From Table 1, the reader may see that no single recommended sample size or item-to-response ratio fits all. However, a smaller sample size when all other things are equal is not as desirable as a large sample size because a larger sample lends itself to lower measurement errors, accuracy of population estimates, stable factor loadings, generalizability results, and model fit.

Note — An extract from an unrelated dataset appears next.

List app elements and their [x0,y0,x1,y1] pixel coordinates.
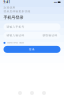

However, the sample size is always constrained by resources available, and more often than not, instrument development can be challenging to fund. Therefore, the minimum number of appropriate sample size in each research article should be evaluated individually. It is noteworthy that 30 subjects are not described in any factor analysis literature for psychometric properties, except in pilot testing. Even 50 subjects are less likely to be recommended, as it will usually result in very unstable estimates, especially with psychological, social science, or nursing science data. However, if it is used in very accurate chemical measurements, 50 subjects may be appropriate. The researchers should provide clear rationale when they select the minimum criteria of the sample size. For example, if the questionnaire is specifically developed for patients with a specific disease, a bigger sample size is not applicable due to a limited number of patients.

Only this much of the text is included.